DATA FOR THIS TASK ::

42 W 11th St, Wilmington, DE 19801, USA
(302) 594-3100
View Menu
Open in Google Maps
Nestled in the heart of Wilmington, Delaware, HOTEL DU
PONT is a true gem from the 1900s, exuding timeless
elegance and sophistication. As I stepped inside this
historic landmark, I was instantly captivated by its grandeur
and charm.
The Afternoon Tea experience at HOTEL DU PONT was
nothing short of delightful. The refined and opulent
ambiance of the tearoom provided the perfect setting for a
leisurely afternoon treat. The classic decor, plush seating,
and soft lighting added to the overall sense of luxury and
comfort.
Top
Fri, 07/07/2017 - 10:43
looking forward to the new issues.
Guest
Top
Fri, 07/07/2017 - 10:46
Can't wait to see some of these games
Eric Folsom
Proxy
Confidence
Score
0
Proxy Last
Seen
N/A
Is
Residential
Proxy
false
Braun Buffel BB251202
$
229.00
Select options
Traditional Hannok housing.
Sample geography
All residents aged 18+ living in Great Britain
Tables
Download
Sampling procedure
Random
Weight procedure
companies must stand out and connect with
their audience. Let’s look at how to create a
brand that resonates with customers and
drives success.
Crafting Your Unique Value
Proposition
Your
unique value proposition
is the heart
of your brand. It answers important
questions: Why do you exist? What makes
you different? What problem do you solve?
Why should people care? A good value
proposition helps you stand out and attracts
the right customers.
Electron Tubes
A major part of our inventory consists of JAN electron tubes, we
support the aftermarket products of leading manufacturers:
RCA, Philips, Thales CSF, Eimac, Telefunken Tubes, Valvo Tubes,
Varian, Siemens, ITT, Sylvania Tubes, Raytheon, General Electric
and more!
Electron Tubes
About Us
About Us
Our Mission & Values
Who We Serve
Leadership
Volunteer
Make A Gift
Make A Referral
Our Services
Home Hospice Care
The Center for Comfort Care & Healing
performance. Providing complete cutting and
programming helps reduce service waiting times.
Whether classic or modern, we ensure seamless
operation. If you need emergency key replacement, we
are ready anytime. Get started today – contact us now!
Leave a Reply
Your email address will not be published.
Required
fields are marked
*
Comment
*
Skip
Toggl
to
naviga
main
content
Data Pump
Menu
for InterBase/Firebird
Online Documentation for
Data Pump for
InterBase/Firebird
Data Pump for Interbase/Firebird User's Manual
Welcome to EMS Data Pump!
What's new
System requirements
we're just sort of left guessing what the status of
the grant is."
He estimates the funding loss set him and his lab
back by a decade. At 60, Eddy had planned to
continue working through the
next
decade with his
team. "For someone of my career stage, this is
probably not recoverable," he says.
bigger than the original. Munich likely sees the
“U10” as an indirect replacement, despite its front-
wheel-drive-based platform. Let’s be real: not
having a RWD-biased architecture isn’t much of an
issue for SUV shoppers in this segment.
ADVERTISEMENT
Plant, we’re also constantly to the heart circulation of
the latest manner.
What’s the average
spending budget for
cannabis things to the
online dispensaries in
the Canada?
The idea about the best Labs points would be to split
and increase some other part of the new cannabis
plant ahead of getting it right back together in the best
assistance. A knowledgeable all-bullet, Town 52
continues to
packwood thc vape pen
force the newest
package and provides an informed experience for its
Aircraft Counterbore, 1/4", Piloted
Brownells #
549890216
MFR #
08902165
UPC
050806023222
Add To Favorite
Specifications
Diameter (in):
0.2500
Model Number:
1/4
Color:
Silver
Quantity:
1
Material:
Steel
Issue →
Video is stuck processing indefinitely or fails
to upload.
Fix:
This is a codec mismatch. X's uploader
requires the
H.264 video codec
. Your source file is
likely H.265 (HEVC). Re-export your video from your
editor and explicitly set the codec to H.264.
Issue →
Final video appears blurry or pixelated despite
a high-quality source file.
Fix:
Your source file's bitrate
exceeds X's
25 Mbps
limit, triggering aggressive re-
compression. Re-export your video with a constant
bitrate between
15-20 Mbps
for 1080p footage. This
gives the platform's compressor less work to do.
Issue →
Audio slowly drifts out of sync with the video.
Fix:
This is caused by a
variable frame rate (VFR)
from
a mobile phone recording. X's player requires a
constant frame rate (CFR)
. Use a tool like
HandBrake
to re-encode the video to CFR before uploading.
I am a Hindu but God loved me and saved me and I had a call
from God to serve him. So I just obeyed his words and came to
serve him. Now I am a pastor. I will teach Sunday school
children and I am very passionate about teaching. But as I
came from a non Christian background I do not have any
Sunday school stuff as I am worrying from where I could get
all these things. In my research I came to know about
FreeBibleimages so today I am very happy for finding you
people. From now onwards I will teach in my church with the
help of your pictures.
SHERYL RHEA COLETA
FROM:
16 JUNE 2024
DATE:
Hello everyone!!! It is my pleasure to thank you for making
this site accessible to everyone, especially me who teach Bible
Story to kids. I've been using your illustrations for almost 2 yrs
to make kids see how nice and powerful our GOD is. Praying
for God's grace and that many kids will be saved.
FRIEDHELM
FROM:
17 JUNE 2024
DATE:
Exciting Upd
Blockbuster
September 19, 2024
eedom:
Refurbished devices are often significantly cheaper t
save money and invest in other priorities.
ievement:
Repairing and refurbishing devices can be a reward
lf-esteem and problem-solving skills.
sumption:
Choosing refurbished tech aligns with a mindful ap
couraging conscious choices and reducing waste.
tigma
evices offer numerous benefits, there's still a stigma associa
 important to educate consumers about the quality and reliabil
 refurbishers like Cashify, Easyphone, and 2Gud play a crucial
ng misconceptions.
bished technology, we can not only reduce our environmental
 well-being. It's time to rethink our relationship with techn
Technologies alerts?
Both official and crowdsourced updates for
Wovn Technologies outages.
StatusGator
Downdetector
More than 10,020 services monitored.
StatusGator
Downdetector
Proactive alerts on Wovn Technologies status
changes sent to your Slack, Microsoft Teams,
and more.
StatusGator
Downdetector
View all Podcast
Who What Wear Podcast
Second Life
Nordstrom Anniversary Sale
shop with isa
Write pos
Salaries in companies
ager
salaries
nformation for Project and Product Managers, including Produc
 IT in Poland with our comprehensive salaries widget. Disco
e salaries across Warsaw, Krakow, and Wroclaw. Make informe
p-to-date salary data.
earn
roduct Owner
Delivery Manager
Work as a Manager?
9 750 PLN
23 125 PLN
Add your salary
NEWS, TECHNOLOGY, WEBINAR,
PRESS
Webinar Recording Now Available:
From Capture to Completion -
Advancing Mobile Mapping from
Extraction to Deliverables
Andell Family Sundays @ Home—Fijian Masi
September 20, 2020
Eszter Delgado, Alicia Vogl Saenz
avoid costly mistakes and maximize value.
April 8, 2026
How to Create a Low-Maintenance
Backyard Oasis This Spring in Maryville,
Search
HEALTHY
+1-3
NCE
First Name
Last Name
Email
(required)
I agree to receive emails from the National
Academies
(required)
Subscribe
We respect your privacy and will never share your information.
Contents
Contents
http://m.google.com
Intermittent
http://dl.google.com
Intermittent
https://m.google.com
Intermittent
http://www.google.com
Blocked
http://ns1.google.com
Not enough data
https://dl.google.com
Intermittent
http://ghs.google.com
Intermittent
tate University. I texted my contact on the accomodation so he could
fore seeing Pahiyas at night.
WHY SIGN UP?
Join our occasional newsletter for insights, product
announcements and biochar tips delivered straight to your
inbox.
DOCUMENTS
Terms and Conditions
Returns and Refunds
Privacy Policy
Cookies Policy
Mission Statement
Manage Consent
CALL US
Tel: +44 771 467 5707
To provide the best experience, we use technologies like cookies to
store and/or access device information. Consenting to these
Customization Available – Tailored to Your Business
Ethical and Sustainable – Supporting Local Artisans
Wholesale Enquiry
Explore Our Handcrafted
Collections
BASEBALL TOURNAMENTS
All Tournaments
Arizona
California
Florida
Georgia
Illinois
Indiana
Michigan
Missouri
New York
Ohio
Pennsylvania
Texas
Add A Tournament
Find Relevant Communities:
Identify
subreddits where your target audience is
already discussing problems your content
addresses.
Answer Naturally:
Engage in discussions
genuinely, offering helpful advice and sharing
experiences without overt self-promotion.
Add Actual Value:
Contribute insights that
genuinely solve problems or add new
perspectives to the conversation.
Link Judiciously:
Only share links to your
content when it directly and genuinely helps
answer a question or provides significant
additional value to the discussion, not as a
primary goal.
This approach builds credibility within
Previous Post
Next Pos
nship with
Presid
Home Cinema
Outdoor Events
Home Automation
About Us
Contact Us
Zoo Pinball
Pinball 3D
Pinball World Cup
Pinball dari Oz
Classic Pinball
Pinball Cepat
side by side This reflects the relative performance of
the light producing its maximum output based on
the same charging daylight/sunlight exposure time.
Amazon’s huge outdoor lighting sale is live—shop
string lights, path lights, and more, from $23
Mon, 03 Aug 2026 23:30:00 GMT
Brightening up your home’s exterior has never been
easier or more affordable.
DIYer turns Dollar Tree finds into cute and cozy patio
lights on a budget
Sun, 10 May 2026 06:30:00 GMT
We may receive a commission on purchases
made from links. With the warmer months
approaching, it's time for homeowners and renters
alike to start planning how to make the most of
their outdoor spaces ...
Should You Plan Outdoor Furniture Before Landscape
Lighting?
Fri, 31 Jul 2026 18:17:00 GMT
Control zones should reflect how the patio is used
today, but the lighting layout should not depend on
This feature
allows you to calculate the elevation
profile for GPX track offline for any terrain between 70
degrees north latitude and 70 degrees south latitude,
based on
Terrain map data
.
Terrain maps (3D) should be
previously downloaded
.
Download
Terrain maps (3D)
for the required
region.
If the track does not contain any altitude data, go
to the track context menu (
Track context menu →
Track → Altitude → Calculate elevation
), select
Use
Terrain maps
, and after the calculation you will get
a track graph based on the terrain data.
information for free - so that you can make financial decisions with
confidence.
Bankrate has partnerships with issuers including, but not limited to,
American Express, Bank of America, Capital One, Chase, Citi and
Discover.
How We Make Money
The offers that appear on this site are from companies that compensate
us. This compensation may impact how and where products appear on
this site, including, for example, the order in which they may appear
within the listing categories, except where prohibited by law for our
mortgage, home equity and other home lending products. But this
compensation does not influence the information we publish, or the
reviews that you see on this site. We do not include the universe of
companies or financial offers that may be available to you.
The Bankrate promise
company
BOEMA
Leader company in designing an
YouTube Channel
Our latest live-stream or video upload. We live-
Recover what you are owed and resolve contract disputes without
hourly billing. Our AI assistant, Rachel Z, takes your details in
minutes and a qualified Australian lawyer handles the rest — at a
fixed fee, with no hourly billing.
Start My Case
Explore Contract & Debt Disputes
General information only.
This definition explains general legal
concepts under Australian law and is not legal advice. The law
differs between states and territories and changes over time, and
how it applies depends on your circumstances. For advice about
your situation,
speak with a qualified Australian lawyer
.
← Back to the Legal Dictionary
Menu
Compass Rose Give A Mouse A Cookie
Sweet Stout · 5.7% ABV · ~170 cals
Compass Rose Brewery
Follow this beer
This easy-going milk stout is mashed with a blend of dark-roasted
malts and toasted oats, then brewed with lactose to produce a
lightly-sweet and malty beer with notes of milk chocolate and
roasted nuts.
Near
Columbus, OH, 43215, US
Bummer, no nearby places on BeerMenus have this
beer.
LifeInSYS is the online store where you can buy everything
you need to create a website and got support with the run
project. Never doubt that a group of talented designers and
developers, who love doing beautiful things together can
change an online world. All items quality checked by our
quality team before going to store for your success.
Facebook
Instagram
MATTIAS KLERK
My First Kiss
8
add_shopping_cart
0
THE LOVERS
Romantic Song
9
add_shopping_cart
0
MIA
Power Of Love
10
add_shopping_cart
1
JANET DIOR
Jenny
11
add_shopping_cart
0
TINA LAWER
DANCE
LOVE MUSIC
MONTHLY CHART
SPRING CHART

TO DO ::
Print, unaltered, every line from the beginning of the material down to the line with "Select options".

ANSWER BELOW ::
42 W 11th St, Wilmington, DE 19801, USA
(302) 594-3100
View Menu
Open in Google Maps
Nestled in the heart of Wilmington, Delaware, HOTEL DU
PONT is a true gem from the 1900s, exuding timeless
elegance and sophistication. As I stepped inside this
historic landmark, I was instantly captivated by its grandeur
and charm.
The Afternoon Tea experience at HOTEL DU PONT was
nothing short of delightful. The refined and opulent
ambiance of the tearoom provided the perfect setting for a
leisurely afternoon treat. The classic decor, plush seating,
and soft lighting added to the overall sense of luxury and
comfort.
Top
Fri, 07/07/2017 - 10:43
looking forward to the new issues.
Guest
Top
Fri, 07/07/2017 - 10:46
Can't wait to see some of these games
Eric Folsom
Proxy
Confidence
Score
0
Proxy Last
Seen
N/A
Is
Residential
Proxy
false
Braun Buffel BB251202
$
229.00
Select options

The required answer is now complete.